Employing family members can present a number of challenges for the family business owner; occasionally it forces families to consider the roles and responsibilities of their relatives. What is considered ‘fair’ is often the cause of anxiety and debate. Family business adviser Juliette Johnson explains more.
Within the family system, wealth is generally distributed on a needs basis, according to what is required and the number of children, or on an equal basis irrespective of the roles undertaken. In a business system, reward is usually linked to what the person does within the organisation and the market rates for the role with individuals judged on merit.
These different views can create significant complexity within a family business and need to be addressed before it causes conflict in the family or with non-family staff.

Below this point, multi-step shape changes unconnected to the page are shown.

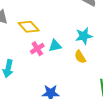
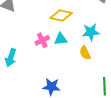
yellow diamond: (29, 27) -> (61, 16), moved, turned -40

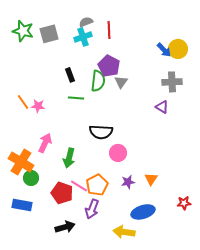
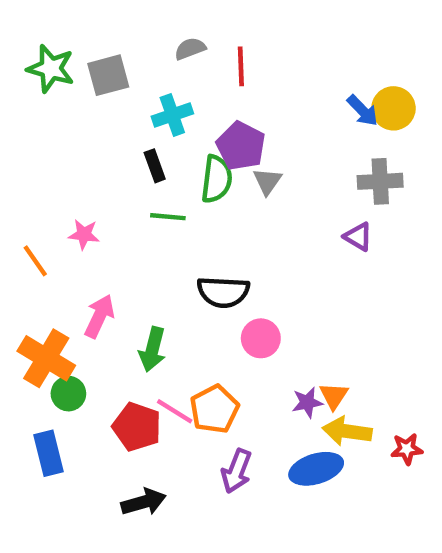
cyan cross: (83, 37) -> (172, 115), moved
orange line: (23, 102) -> (35, 261), moved
purple star: (128, 182) -> (307, 402), moved
blue rectangle: (22, 205) -> (49, 453), turned 66
purple arrow: (92, 209) -> (236, 471), moved
yellow arrow: (124, 232) -> (347, 431), moved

Reward can be in the form of money, shares, benefits or promotion. If the business is being run as a meritocracy, reward will be fair and only those who are most competent will have the opportunity to rise to the top.

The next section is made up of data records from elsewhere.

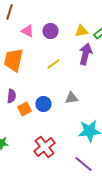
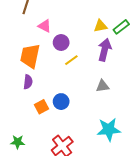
purple circle: (50, 31) -> (61, 42), moved
purple semicircle: (11, 96) -> (28, 82), moved
gray triangle: (71, 98) -> (103, 86), moved

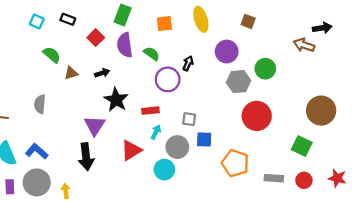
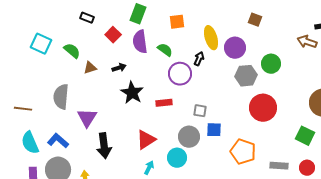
yellow ellipse: (201, 19) -> (211, 38), moved
cyan square: (37, 21) -> (41, 44), moved, size x1.5
gray semicircle: (40, 104) -> (61, 97), size x1.4
purple triangle: (95, 126) -> (87, 118), moved
cyan arrow: (156, 132) -> (149, 168), moved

However, adopting a meritocracy is not always easy and the family will need to shift their beliefs and behaviours towards their wealth and working in the business. Mediated family meetings are a good place to start. Once an approach to family and non-family employment, shareholdings and reward is agreed, guidelines communicated to all employees are essential.
It is also important for family members to make choices about their careers and the path they want to take, in or out of the family business. If they do join the family business then they need to be developed for the roles they take on, be appraised regularly and paid accordingly.
The ‘needs’ based system, that may have worked well when a few family members were involved in the business, is likely to prove increasingly difficult as the family grows and the business develops. This is even more likely to be the case when the business has passed to future generations with different branches of the family involved and more people looking to the family business for roles.
Employing and rewarding family members can be a challenge for anyone. Clearly communicated and implemented rules and guidelines help avoid ambiguity and friction, and form part of the good governance procedures a family business should follow.
Questions to ask:
As a family business there are a number of things that should be considered:
- How are family members recruited into the business?
- How are family members evaluated and by whom?
- How are goals set to manage expectations?
- What happens if a family member is not up to standard?
- Who determines the amount of compensation?
- How are bonuses and benefits calculated?
- How are promotions decided?
Other areas that family businesses should consider when evaluating their policies in this area include:
- Establish the market rate of pay for the roles undertaken and if they are performed by family members, pay them accordingly. This helps to gain the respect of non-family members within the company
- Introduce incentive plans where family and non-family employees share the success of the company
- Clearly differentiate between the rewards that family members enjoy by virtue of employment and ownership
- Consider using third parties to appraise and assess the competence of family members
- Remember to consider all aspects of employment such as career development, motivations and appreciate the need for a good work/life balance too.